--- TASK ---
Starting from the line that contains "4 min de leitura", reproduce each line exactly through the end of the material, and include no other lines.
RECORDED INFORMATION below:
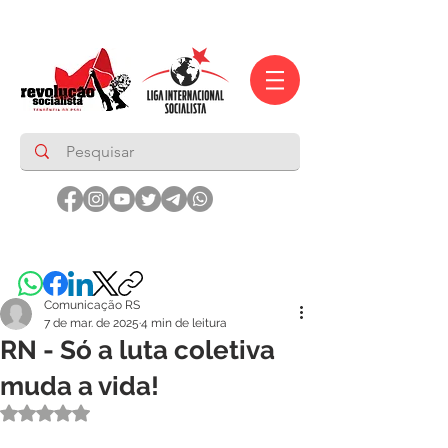
Comunicação RS
7 de mar. de 2025
4 min de leitura
RN - Só a luta coletiva
muda a vida!
Avaliado com NaN de 5 estrelas.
End of RECORDED INFORMATION.
--- ANSWER BOX ---
4 min de leitura
RN - Só a luta coletiva
muda a vida!
Avaliado com NaN de 5 estrelas.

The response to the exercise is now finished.